In case you were busy finally piecing together why the Buffalo Bills’ mascot is a Buffalo, here’s what you missed in sports on Thursday:
- In a battle of reigning Cy Young winners, David Price’s Rays upended R.A. Dickey’s Blue Jays, 5-4, in 10 innings. The Blue Jays, preseason favorites in the hypercompetitive AL East, now sit at the bottom of the division with the second-worst run differential in baseball. Meanwhile, something deep stirs within Cito Gaston, and he rises to dust off the ol’ Blue Phone, the one wired straight to the Rogers Centre, awaiting a call that he knows is coming soon.

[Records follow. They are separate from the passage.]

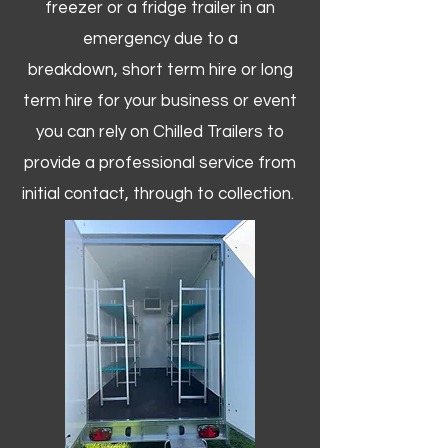
freezer or a fridge trailer in an
emergency due to a
breakdown, short term hire or long
term hire for your business or event
you can rely on Chilled Trailers to
provide a professional service from
initial contact, through to collection. ​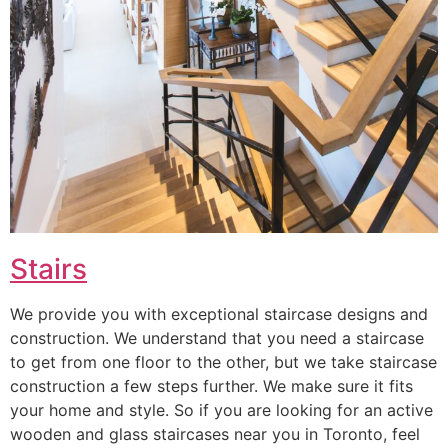
Stairs
We provide you with exceptional staircase designs and
construction. We understand that you need a staircase
to get from one floor to the other, but we take staircase
construction a few steps further. We make sure it fits
your home and style. So if you are looking for an active
wooden and glass staircases near you in Toronto, feel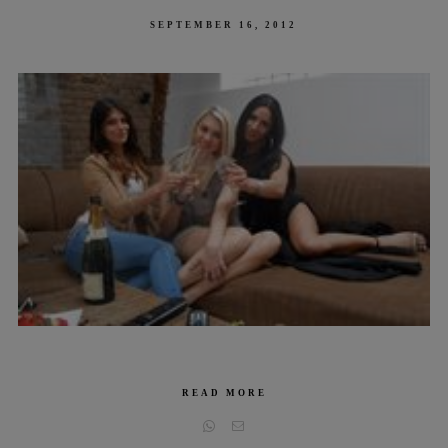
POSTED
SEPTEMBER 16, 2012
ON
READ MORE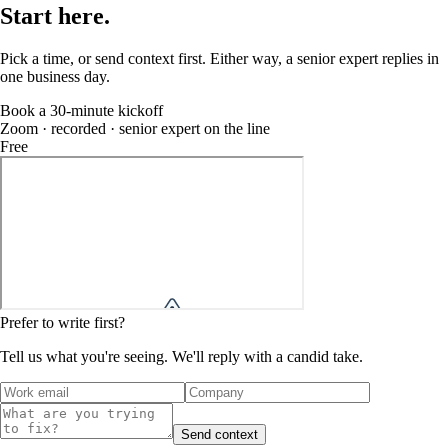
Start
here
.
Pick a time, or send context first. Either way, a senior expert replies in
one business day.
Book a 30-minute kickoff
Zoom · recorded · senior expert on the line
Free
Prefer to write first?
Tell us what you're seeing. We'll reply with a candid take.
Send context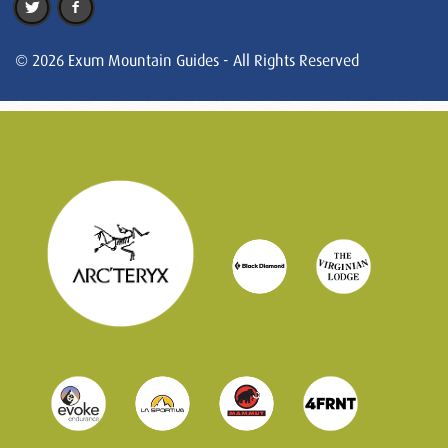
© 2026 Exum Mountain Guides - All Rights Reserved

- The Chicago Blackhawks eliminated the Minnesota Wild with a comfortable 5-1 win as they won their first playoff series since the Stanley Cup finals in 2010. “I guess fives are Wild,” said Marian Hossa, who had two goals for the Blackhawks, after the game. When met with silence, Hossa explained, “In my native Slovakia, we have a game called poker in which sometimes, in smaller less serious games, some cards are deemed wild and can be used in a number of different hands. One might say ‘Fives are wild’ in Slovakia, meaning they can replace threes or fours or any other card. I was referencing that situation, and also the fact that we were playing the Wild and we scored five goals, which is wild.” Hossa then furrowed his brow and promised to stop trying to make references that Americans cannot understand.

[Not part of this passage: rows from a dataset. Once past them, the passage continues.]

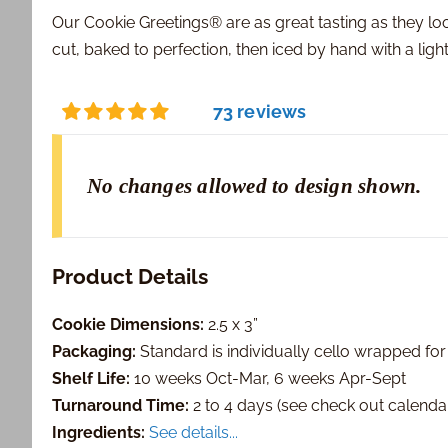
Our Cookie Greetings® are as great tasting as they lo
cut, baked to perfection, then iced by hand with a ligh
73 reviews
No changes allowed to design shown.
Product Details
Cookie Dimensions:
2.5 x 3”
Packaging:
Standard is individually cello wrapped for
Shelf Life:
10 weeks Oct-Mar, 6 weeks Apr-Sept
Turnaround Time:
2 to 4 days (see check out calendar 
Ingredients:
See details...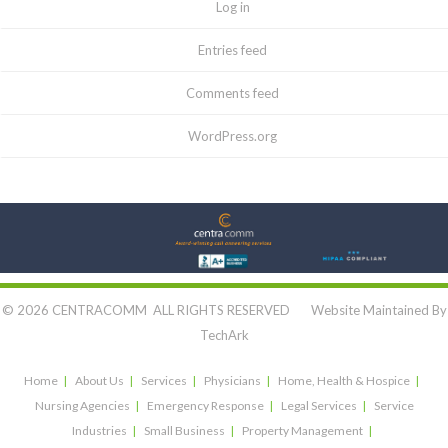
Log in
Entries feed
Comments feed
WordPress.org
Let's Connect:
© 2026 CENTRACOMM ALL RIGHTS RESERVED Website Maintained By
TechArk
Home
About Us
Services
Physicians
Home, Health & Hospice
Nursing Agencies
Emergency Response
Legal Services
Service
Industries
Small Business
Property Management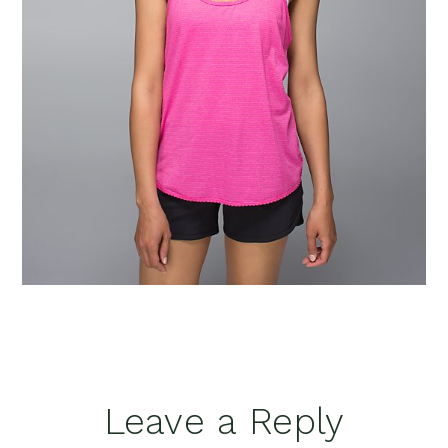
Reader
Leave a Reply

- Washington Redskins owner Daniel Snyder said in an interview that “we will never change the name of the team.” Snyder went on to explain, “If we did that, then people would probably have more time to scrutinize the other decisions I’ve made as owner of the Redskins. I certainly can’t afford for that to happen.” Snyder then giggled to himself, thinking about how funny it would be if he pretended to karate chop Robert Griffin III in his surgically reconstructed knee.
- Kansas City starter Jeremy Guthrie extended his magnificent run since joining the Royals with a 6-2 win over the Baltimore Orioles. “This land is my land, this land is my land,” Guthrie said sternly after the game. “From California to the New York island. I’m not screwing around anymore. This land was made for only me.”
- The Ottawa Senators ousted the Montreal Canadiens from the NHL playoffs with a 6-1 beatdown at the Bell Centre. Erik Condra, who had a goal and two assists in the game, was in particularly fine form after Senators captain Daniel Alfredsson screamed, “Up-Up-Down-Down-Left-Right-Left-Right B, A,” at him before the game.
- Roberto Castro equaled the course record at TPC Sawgrass by firing a 63 to take a three-stroke first-round lead at The Players Championship. Castro joins Fred Couples and Greg Norman as the only golfers to put up a 63 in the tournament, portending that he will likely accomplish much in his career while leaving a confusing legacy and falling just short of being immortal, much like his famous namesake, former Cuban leader Fidel Castro.
- Manchester United officially hired Everton’s David Moyes to replace Sir Alex Ferguson as the club’s manager. Moyes has already had an impact on the club, redefining’s Ferguson’s “squeaky-bum time” as the period of time when you’re so excited to actually have funds available in the transfer market that you ruin every negotiation by farting at inopportune moments.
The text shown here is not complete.